Horst-Detlev und Hanna-Sieglinde sind schon wieder weg, auf der anderen Seite des Bahnsteiges Er geht etwas gemächlich voran, seine Tasche nun an der Schulter tragend, während Hanna-Sieglinde laut in ihr Handy am Ohr spricht. Der Zug kommt endlich zum stehen, nur halb in den Bahnhof eingefahren. Eine Alarmglocke ertönt. Menschen schauen auf, Verwundert. Fragend. Niemand hat wirklich mitgekriegt, was da passiert ist. Und schon sind die beiden Täter auf dem Weg zur Treppe zur Unterführung.
Hanna-Sieglinde benutzt die leere Rolltreppe und geht beschwingt herunter, während Horst-Detlev mit federndem Schritt die Stufen der Treppe unter die Füße nimmt. Sie hat ihre Kopfbedeckung abgenommen und schüttelt eine blonde Mähne hervor, während er seine gehäkelte Kappe schon längst in der Manteltasche hat verschwinden lassen.
Lautsprecherdurchsagen hallen durch den Bahnhof. Bahnangestellt und Polizisten eilen zum Bahnsteig, wo das Unglück geschehen ist. Doch die Menschenmaßen, die von anderen Geleisen kommen und zu Zügen hetzen, kümmern sich um nichts, schauen weder links noch rechts – nicht ahnend, was da grad geschehen ist.
Hanna-Sieglinde ist schon auf der Autobahn als im Radio eine erste Meldung über den Unfall kommt. Im Bahnhof hätte sich eine Frau vor einen einfahrenden ICE gestürzt. Auch Horst-Detlev hört diese Meldung, während er in seinem Auto in eine andere Richtung unterwegs ist.
Stunden später, in den Abendnachrichten, dann die Schlagzeile: Frau B. die junge, aufstrebende Politikerin mit Ambitionen, hat sich vor den ICE gestürzt. Selbstmord! In einem Nebensatz wird erwähnt, dass der Zugverkehr beeinträchtig wurde, „wegen eines Personenschadens“, wie die Deutsche Bahn zu formulieren pflegt.

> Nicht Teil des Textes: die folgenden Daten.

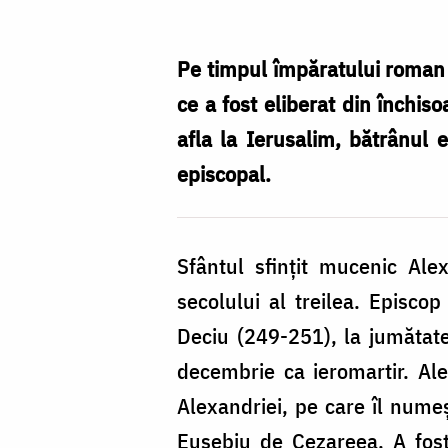
Ierarh
Alexandru,
Pe timpul împăratului roman 
Arhiepiscopul
ce a fost eliberat din închiso
Ierusalimului
afla la Ierusalim, bătrânul 
episcopal.
Sfântul sfințit mucenic Alex
secolului al treilea. Episco
Deciu (249-251), la jumătate
decembrie ca ieromartir. Alex
Alexandriei, pe care îl numeș
Eusebiu de Cezareea. A fost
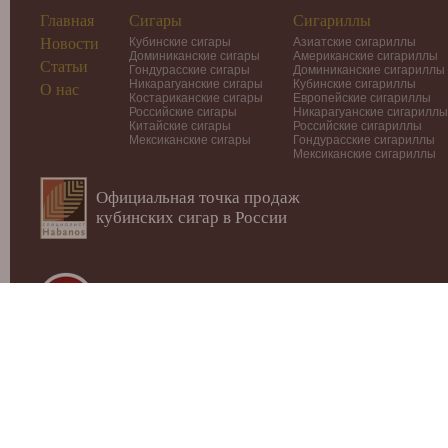
Главная
Сигары
Сигариллы
Новости
Кубинские сигары
Азиатские сигариллы
Доминиканские сигары
Американские сигариллы
Статьи
Гондурасские сигары
Доминиканские сигариллы
Никарагуанские сигары
Кубинские сигариллы
О нас
Костариканские сигары
Европейские сигариллы
Российские сигары
Никарагуанские сигариллы
Китайские сигары
Российские сигариллы
Мексиканские сигары
Гондурасские сигариллы
Мексиканские сигариллы
Официальная точка продаж
кубинских сигар в России
© 2012-2026
Интернет-магазин Cigars-Smoker.ru
Данный
публичной офертой или рекламой!
Купить сигары, сигариллы, хьюмидоры, аксессуары, п
Москве.
Внимание! МИНЗДРАВ РОССИИ ПРЕДУПРЕЖДАЕТ: 
ВАШЕМУ ЗДОРОВЬЮ!
Мы не продаем табачные изделия лицам моложе 18 лет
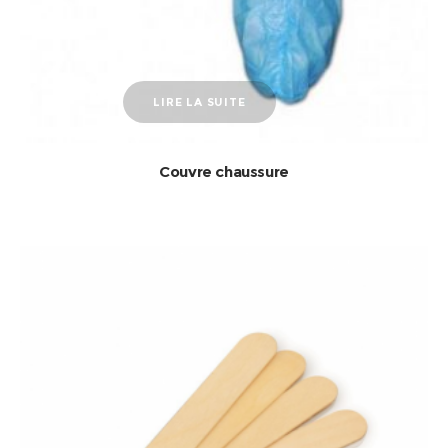
LIRE LA SUITE
Couvre chaussure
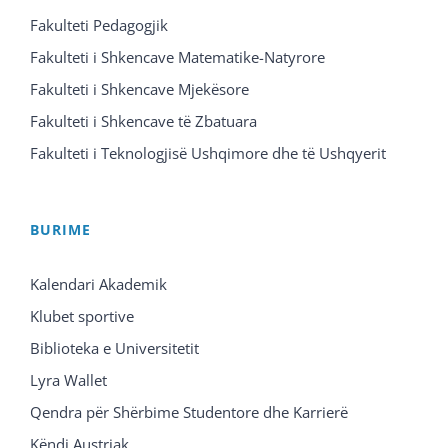
Fakulteti Pedagogjik
Fakulteti i Shkencave Matematike-Natyrore
Fakulteti i Shkencave Mjekësore
Fakulteti i Shkencave të Zbatuara
Fakulteti i Teknologjisë Ushqimore dhe të Ushqyerit
BURIME
Kalendari Akademik
Klubet sportive
Biblioteka e Universitetit
Lyra Wallet
Qendra për Shërbime Studentore dhe Karrierë
Këndi Austriak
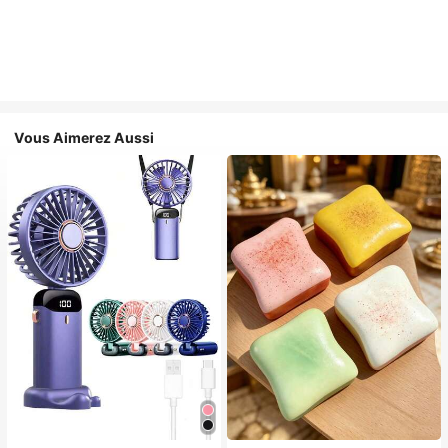
Vous Aimerez Aussi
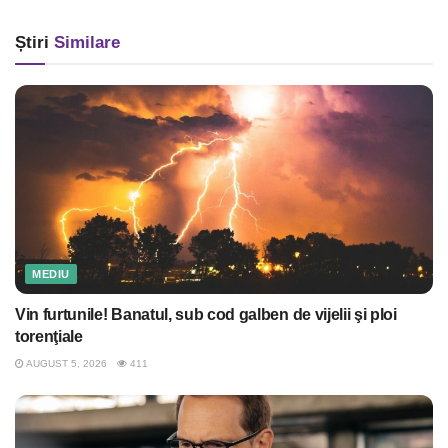
Știri
Similare
MEDIU
Vin furtunile! Banatul, sub cod galben de vijelii şi ploi
torenţiale
AUGUST 5, 2026
411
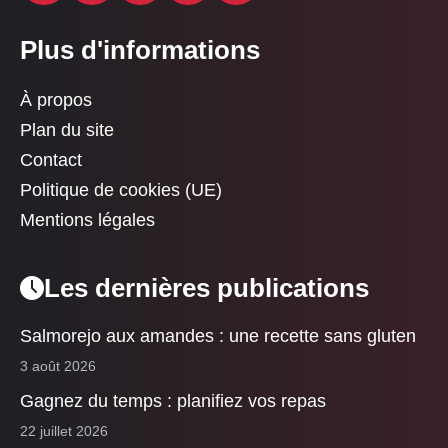
Plus d'informations
À propos
Plan du site
Contact
Politique de cookies (UE)
Mentions légales
Les dernières publications
Salmorejo aux amandes : une recette sans gluten
3 août 2026
Gagnez du temps : planifiez vos repas
22 juillet 2026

Später werden zum Tod von Frau B. Parteimitglieder und andere Politiker befragt. Die Bestürzung ist groß. Es wird immer wieder von einem großen Verlust gesprochen, von einer Politikerin mit Format und Chancen. Und auch Ambitionen. Ihre Gegner meinen, sie sei überfordert gewesen. Kein Wort, dass es kein Selbstmord sein könnte.
Nur in den Spätnachrichten folgt ein trockener Satz: die Kriminalpolizei ermittelt.